In [None]:
import json
import jsonlines
import os, sys

sys.path.append("../..")
from src.config_utils import get_benchmark_config
from src.wiki_helpers import get_label_from_url

In [None]:
dataset_path = "/Datasets"
benchmark_config = get_benchmark_config()

In [None]:
benchmark_config

# Get human entities with properties

In [None]:
property_labels = ["itemLabel",
                   "gender",
                   "instanceOf",
                   "coordinates",
                   "occupation",
                   "ethnicity",
                   "religion"]
location_identifiers = [#"countryOfOrigin",
                            #"country",
                            #"locatedIn",
                            "location",
                            "countryOfCitizenship",
                            "placeOfBirth"]
time_identifiers = [#"inception",
                        #"startTime",
                        #"pointInTime",
                        "dateOfBirth",
                        "dateOfDeath"]
property_labels += location_identifiers + time_identifiers

In [None]:
exclude = ["SIQA", "GSM8K", "COPA", "MMLU"]

In [None]:
def create_property_dict(results_dict, qid_to_label_map=None):
    # only human entities
    human = "http://www.wikidata.org/entity/Q5"
    fictional_human = "http://www.wikidata.org/entity/Q15632617"
    qid = list(results_dict.keys())[0]
    results_dict = list(results_dict.values())[0]
    new_dict = {}
    for key in property_labels:
        if "instanceOf" in results_dict.keys() and results_dict["instanceOf"]["value"] in [human, fictional_human]:
            new_dict["qid"] = qid
            if key in results_dict.keys():
                new_val = results_dict[key]["value"]
                label, qid_to_label_map = get_label_from_url(new_val, qid_to_label_map)
                new_dict[key] = label
    return new_dict, qid_to_label_map


In [None]:
def get_attribute_dicts(wiki_metadata_path, qid_to_label_map):
      metadata_list = []
      try:
          with open(wiki_metadata_path, 'r') as f:
                for entry in f.readlines():
                    metadata_list += [json.loads(entry)]
      except:
          try:
              with open(os.path.join(os.path.basename(wiki_metadata_path), "metadata_lists", "wiki_metadata.txt"), 'r') as f:
                    for entry in f.readlines():
                        metadata_list += [json.loads(entry)]
          except:
              print("Could not read metadata file")
      property_dict = []

      for item in metadata_list:
          out_dict, qid_to_label_map = create_property_dict(item, qid_to_label_map)
          if len(out_dict) > 0:
               property_dict += [out_dict]
      return property_dict, qid_to_label_map


In [None]:
qid_to_label_map = {}

for b in benchmark_config:
    if b["name"] in benchs:
        print("Processing", b["name"])
        input_path = os.path.join(dataset_path, b["dataset_path"], "wikidata_metadata.txt")
        output_path = os.path.join(dataset_path, b["dataset_path"], "wikidata_metadata_humans.json")

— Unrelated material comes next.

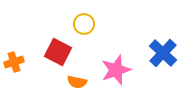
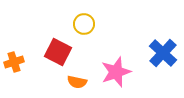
pink star: moved 2 px down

        property_dict, qid_to_label_map = get_attribute_dicts(input_path, qid_to_label_map)

        with jsonlines.open(output_path, 'w') as f:
            f.write(property_dict)

# Gather & plot occupation by gender

In [None]:
dict_of_dicts = {}

In [None]:
for b in benchmark_config:
    tmp_dict = []
    print("Processing", b["name"])
    input_path = os.path.join(dataset_path, b["dataset_path"], "wikidata_metadata_humans.json")
    with open(input_path, 'r') as f:
        for entry in f.readlines():
            e = json.loads(entry)
            for entity in e:
                try:
                    tmp_dict += [entity]
                except:
                    print(entity)
    dict_of_dicts[b["name"]] = tmp_dict

In [None]:
import pandas as pd

In [None]:
gender_occupation_df = pd.DataFrame(columns=["benchmark", "qid", "gender", "occupation"])
i = 0
for benchmark_name in dict_of_dicts.keys():
    for entity in dict_of_dicts[benchmark_name]:
        gender_occupation_df.loc[i, "benchmark"] = benchmark_name
        for k, v in entity.items():
            gender_occupation_df.loc[i, k] = v
        i += 1

In [None]:
gender_occupation_df

# Plots

In [None]:
all_benchmarks = gender_occupation_df["benchmark"].unique()


In [None]:
occ_benchmarks = []
for b in all_benchmarks:
    occ_sum = gender_occupation_df.loc[gender_occupation_df["benchmark"] == b, ["benchmark", "gender", "occupation"]].value_counts().sum()
    print(b, occ_sum)
    if occ_sum > 300:
        occ_benchmarks += [b]

In [None]:
occ_benchmarks_df = gender_occupation_df.loc[gender_occupation_df["benchmark"].isin(occ_benchmarks), ["benchmark", "gender", "occupation"]]
occ_benchmarks_df.head()

In [None]:
num_occ_benchmarks = len(occ_benchmarks)
num_occ_benchmarks

In [None]:
! pip install colorcet

In [None]:
import colorcet as cc

def map_list_to_color(lst, hex=False):
    offset = 0
    if not hex:
        colors = cc.cm.glasbey.colors[offset : len(lst) + offset]
    else:
        colors = cc.glasbey[offset : len(lst) + offset]
    map = dict(zip(lst, colors))
    return map

In [None]:
benchmarks_color_list = map_list_to_color(dict_of_dicts.keys())
benchmarks_color_list_hex = map_list_to_color(dict_of_dicts.keys(), hex=True)
benchmarks_color_list

In [None]:
import matplotlib.pyplot as plt
import seaborn as sns

In [None]:
occ_benchmarks

In [None]:
benchmarks_color_list_hex = {'HotpotQA': '#d60000',
 'BoolQ': '#8c3bff',
 'StrategyQA': '#018700',
 'PIQA': '#00acc6',
 'SQuAD': '#97ff00',
 'WinoGrande': '#ff7ed1',
 'DROP': '#6b004f',
 'TriviaQA': '#ffa52f',
 'WebQuestions': '#573b00',
 'NaturalQuestions': '#005659',
 'COPA': '#0000dd',
 'CommonsenseQA': '#00fdcf',
 'SIQA': '#a17569',
 'HellaSwag': '#bcb6ff',
 'TruthfulQA': '#95b577',
 'COQA': '#bf03b8',
 'OpenBookQA': '#645474',
 'RACE': '#790000',
 'ScienceQA': '#0774d8',
 'MMLU': '#fdf490',
 'GPQA': '#004b00',
 'ARC': '#8e7900',
 'GSM8K': '#ff7266'}

In [None]:
cc_benchmarks_df["benchmark"].value_counts()

In [None]:
occ_benchmarks_df["benchmark"].unique()

In [None]:
top_n = 10

benchs = [b for b in occ_benchmarks_df["benchmark"].unique() if b not in exclude]
genders = ["female", "male"]
ncols = 2
nrows = len(benchs)

fig, axs = plt.subplots(ncols=ncols, nrows=nrows, sharex=True, figsize=(ncols*3.5, nrows*2.3))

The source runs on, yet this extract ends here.